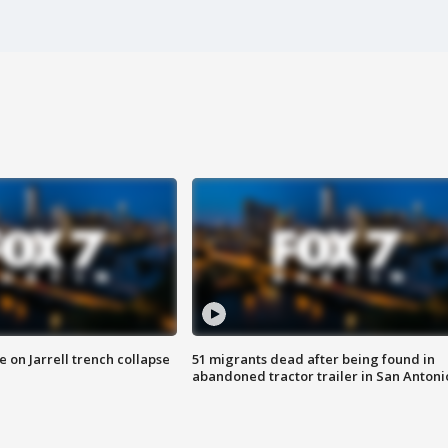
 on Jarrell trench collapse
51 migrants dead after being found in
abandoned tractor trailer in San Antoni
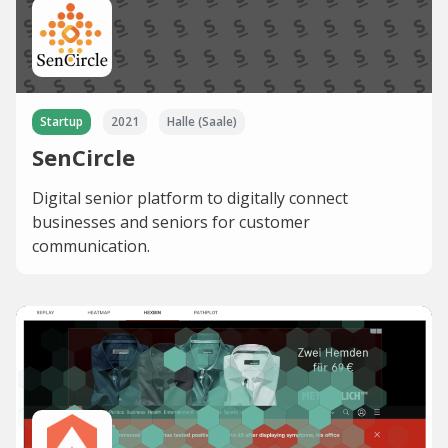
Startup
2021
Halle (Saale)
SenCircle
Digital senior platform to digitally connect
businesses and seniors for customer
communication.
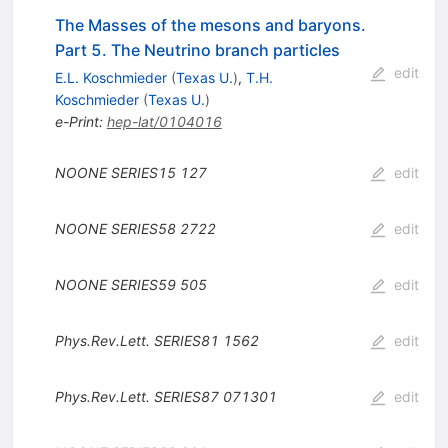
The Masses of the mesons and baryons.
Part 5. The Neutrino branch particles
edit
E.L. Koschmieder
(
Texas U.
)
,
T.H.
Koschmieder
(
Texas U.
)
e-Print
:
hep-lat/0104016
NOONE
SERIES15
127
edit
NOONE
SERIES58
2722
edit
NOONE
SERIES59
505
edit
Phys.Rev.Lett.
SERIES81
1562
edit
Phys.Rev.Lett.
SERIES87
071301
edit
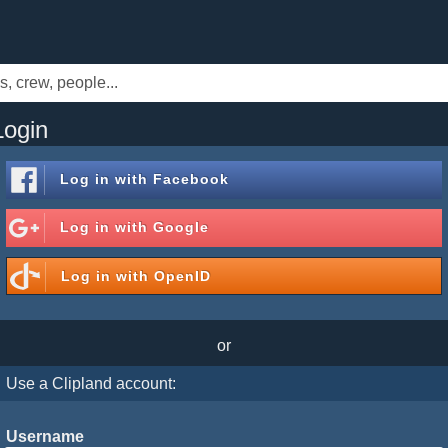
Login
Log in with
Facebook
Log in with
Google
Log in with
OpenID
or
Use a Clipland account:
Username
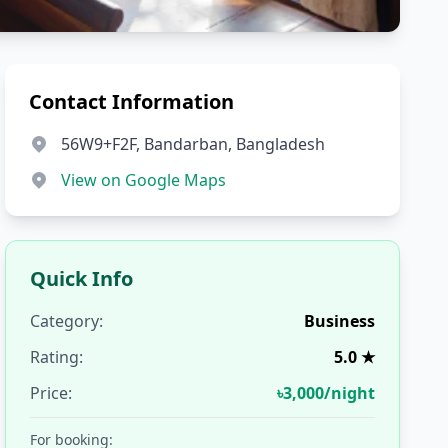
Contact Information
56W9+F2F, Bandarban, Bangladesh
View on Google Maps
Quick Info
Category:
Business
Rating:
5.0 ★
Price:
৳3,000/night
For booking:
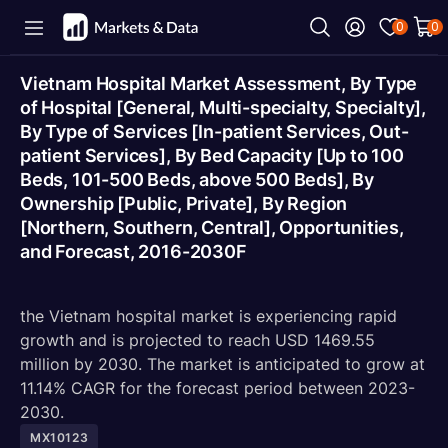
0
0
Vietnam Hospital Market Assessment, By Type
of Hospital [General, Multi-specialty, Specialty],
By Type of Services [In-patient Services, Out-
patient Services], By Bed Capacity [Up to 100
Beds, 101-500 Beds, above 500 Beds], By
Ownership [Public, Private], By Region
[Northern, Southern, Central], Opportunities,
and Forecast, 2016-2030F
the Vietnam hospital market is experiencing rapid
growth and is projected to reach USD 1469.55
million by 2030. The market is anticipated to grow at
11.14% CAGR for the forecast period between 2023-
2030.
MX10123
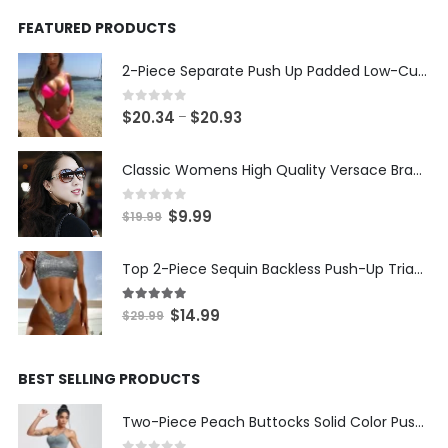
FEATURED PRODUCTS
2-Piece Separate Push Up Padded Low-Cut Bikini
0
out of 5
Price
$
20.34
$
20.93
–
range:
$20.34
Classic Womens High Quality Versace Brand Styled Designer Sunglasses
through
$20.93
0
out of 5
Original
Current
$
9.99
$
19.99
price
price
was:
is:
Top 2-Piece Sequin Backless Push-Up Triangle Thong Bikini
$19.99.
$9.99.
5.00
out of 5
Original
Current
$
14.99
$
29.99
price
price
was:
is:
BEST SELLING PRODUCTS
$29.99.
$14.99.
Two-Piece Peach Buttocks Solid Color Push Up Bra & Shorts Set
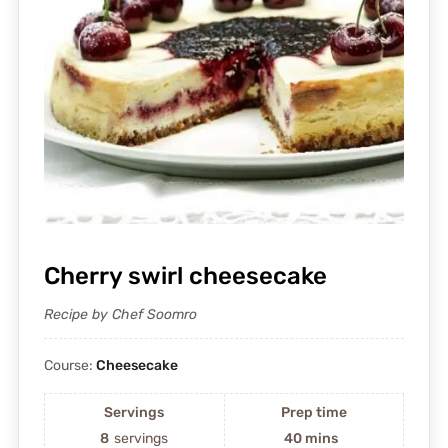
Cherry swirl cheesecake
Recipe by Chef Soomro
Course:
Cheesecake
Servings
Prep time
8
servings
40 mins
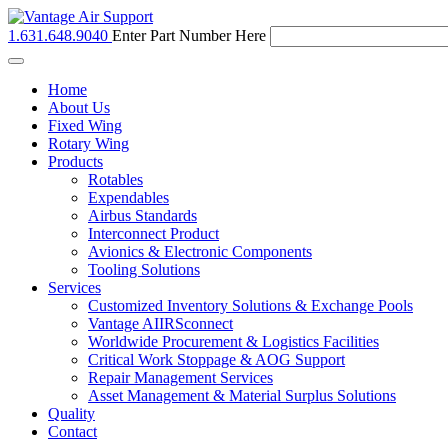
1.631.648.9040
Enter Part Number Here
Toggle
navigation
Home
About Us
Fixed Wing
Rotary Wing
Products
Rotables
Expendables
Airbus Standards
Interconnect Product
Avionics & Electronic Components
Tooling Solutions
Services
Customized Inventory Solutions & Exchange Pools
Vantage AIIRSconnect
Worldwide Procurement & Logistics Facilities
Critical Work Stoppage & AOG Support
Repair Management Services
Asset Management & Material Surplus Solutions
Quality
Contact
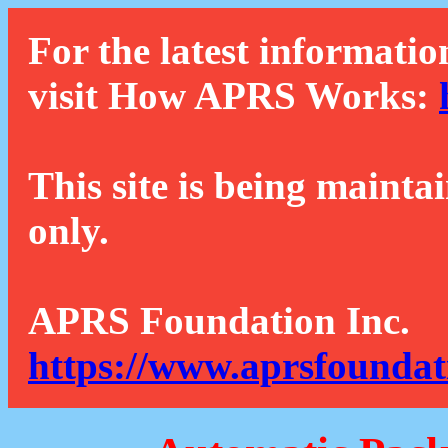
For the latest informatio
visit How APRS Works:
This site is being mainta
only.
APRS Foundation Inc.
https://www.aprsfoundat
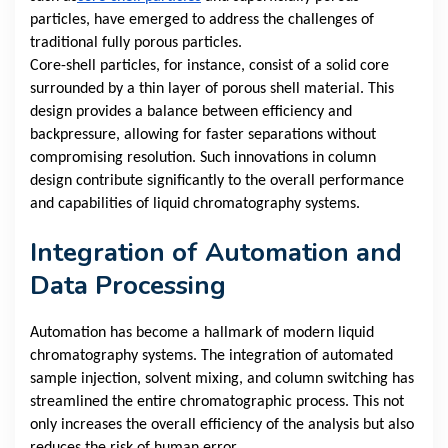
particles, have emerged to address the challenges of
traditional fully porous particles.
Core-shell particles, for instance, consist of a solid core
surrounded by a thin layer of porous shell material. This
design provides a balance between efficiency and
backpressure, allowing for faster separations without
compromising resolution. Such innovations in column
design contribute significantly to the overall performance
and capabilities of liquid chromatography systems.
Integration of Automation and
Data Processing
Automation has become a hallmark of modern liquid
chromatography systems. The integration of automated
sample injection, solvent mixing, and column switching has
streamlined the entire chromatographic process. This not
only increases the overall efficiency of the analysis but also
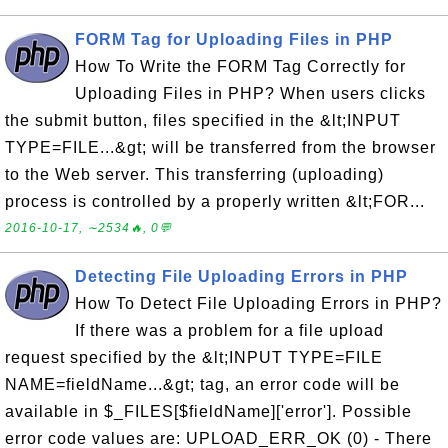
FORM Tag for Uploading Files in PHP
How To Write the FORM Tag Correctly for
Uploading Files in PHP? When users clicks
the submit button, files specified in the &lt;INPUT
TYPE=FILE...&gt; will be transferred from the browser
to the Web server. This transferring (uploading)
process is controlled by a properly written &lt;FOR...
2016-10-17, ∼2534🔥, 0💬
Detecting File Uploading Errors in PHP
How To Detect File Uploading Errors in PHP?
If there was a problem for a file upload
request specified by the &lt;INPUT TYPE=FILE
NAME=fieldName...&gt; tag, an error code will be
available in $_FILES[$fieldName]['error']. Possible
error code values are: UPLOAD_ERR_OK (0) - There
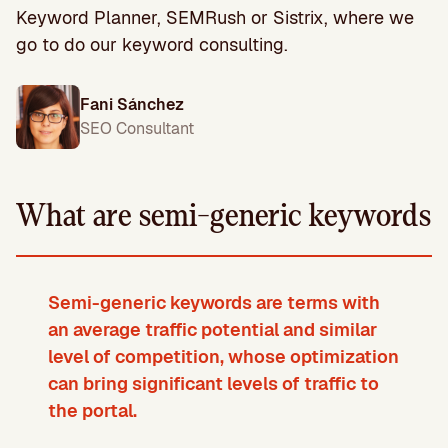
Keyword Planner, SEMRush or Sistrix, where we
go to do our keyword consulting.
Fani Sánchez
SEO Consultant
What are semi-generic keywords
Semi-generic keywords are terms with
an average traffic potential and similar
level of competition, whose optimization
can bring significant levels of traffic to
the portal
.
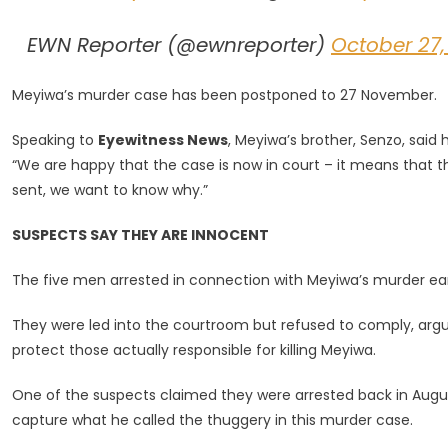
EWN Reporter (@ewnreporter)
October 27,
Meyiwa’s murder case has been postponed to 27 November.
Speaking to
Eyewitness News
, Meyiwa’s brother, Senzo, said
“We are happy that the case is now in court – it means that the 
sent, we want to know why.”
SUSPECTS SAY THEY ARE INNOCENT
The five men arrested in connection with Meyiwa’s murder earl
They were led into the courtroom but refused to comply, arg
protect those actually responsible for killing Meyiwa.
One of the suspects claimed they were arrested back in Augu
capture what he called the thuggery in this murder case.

PROBLEM REQUIREMENTS
Print the records word for word and exclude any picture they hold.

SOLVED PROBLEM
 on Jarrell trench collapse
51 migrants dead after being found in
abandoned tractor trailer in San Antoni
Startup
2021
Halle (Saale)
SenCircle
Digital senior platform to digitally connect
businesses and seniors for customer
communication.
The Masses of the mesons and baryons.
Part 5. The Neutrino branch particles
edit
E.L. Koschmieder
(
Texas U.
)
,
T.H.
Koschmieder
(
Texas U.
)
e-Print
:
hep-lat/0104016
NOONE
SERIES15
127
edit
NOONE
SERIES58
2722
edit
NOONE
SERIES59
505
edit
Phys.Rev.Lett.
SERIES81
1562
edit
Phys.Rev.Lett.
SERIES87
071301
edit
Login
Log in with
Facebook
Log in with
Google
Log in with
OpenID
or
Use a Clipland account:
Username
Contact Information
56W9+F2F, Bandarban, Bangladesh
View on Google Maps
Quick Info
Category:
Business
Rating:
5.0 ★
Price:
৳3,000/night
For booking:
0
0
Vietnam Hospital Market Assessment, By Type
of Hospital [General, Multi-specialty, Specialty],
By Type of Services [In-patient Services, Out-
patient Services], By Bed Capacity [Up to 100
Beds, 101-500 Beds, above 500 Beds], By
Ownership [Public, Private], By Region
[Northern, Southern, Central], Opportunities,
and Forecast, 2016-2030F
the Vietnam hospital market is experiencing rapid
growth and is projected to reach USD 1469.55
million by 2030. The market is anticipated to grow at
11.14% CAGR for the forecast period between 2023-
2030.
MX10123
FEATURED PRODUCTS
2-Piece Separate Push Up Padded Low-Cut Bikini
0
out of 5
Price
$
20.34
$
20.93
–
range:
$20.34
Classic Womens High Quality Versace Brand Styled Designer Sunglasses
through
$20.93
0
out of 5
Original
Current
$
9.99
$
19.99
price
price
was:
is:
Top 2-Piece Sequin Backless Push-Up Triangle Thong Bikini
$19.99.
$9.99.
5.00
out of 5
Original
Current
$
14.99
$
29.99
price
price
was:
is:
BEST SELLING PRODUCTS
$29.99.
$14.99.
Two-Piece Peach Buttocks Solid Color Push Up Bra & Shorts Set
Cherry swirl cheesecake
Recipe by Chef Soomro
Course:
Cheesecake
Servings
Prep time
8
servings
40 mins
1.631.648.9040
Enter Part Number Here
Toggle
navigation
Home
About Us
Fixed Wing
Rotary Wing
Products
Rotables
Expendables
Airbus Standards
Interconnect Product
Avionics & Electronic Components
Tooling Solutions
Services
Customized Inventory Solutions & Exchange Pools
Vantage AIIRSconnect
Worldwide Procurement & Logistics Facilities
Critical Work Stoppage & AOG Support
Repair Management Services
Asset Management & Material Surplus Solutions
Quality
Contact
For the latest informatio
visit How APRS Works:
This site is being mainta
only.
APRS Foundation Inc.
https://www.aprsfoundat
particles, have emerged to address the challenges of
traditional fully porous particles.
Core-shell particles, for instance, consist of a solid core
surrounded by a thin layer of porous shell material. This
design provides a balance between efficiency and
backpressure, allowing for faster separations without
compromising resolution. Such innovations in column
design contribute significantly to the overall performance
and capabilities of liquid chromatography systems.
Integration of Automation and
Data Processing
Automation has become a hallmark of modern liquid
chromatography systems. The integration of automated
sample injection, solvent mixing, and column switching has
streamlined the entire chromatographic process. This not
only increases the overall efficiency of the analysis but also
FORM Tag for Uploading Files in PHP
How To Write the FORM Tag Correctly for
Uploading Files in PHP? When users clicks
the submit button, files specified in the &lt;INPUT
TYPE=FILE...&gt; will be transferred from the browser
to the Web server. This transferring (uploading)
process is controlled by a properly written &lt;FOR...
2016-10-17, ∼2534🔥, 0💬
Detecting File Uploading Errors in PHP
How To Detect File Uploading Errors in PHP?
If there was a problem for a file upload
request specified by the &lt;INPUT TYPE=FILE
NAME=fieldName...&gt; tag, an error code will be
available in $_FILES[$fieldName]['error']. Possible
error code values are: UPLOAD_ERR_OK (0) - There
Keyword Planner, SEMRush or Sistrix, where we
go to do our keyword consulting.
Fani Sánchez
SEO Consultant
What are semi-generic keywords
Semi-generic keywords are terms with
an average traffic potential and similar
level of competition, whose optimization
can bring significant levels of traffic to
the portal
.
EWN Reporter (@ewnreporter)
October 27,
Meyiwa’s murder case has been postponed to 27 November.
Speaking to
Eyewitness News
, Meyiwa’s brother, Senzo, said
“We are happy that the case is now in court – it means that the 
sent, we want to know why.”
SUSPECTS SAY THEY ARE INNOCENT
The five men arrested in connection with Meyiwa’s murder earl
They were led into the courtroom but refused to comply, arg
protect those actually responsible for killing Meyiwa.
One of the suspects claimed they were arrested back in Augu
capture what he called the thuggery in this murder case.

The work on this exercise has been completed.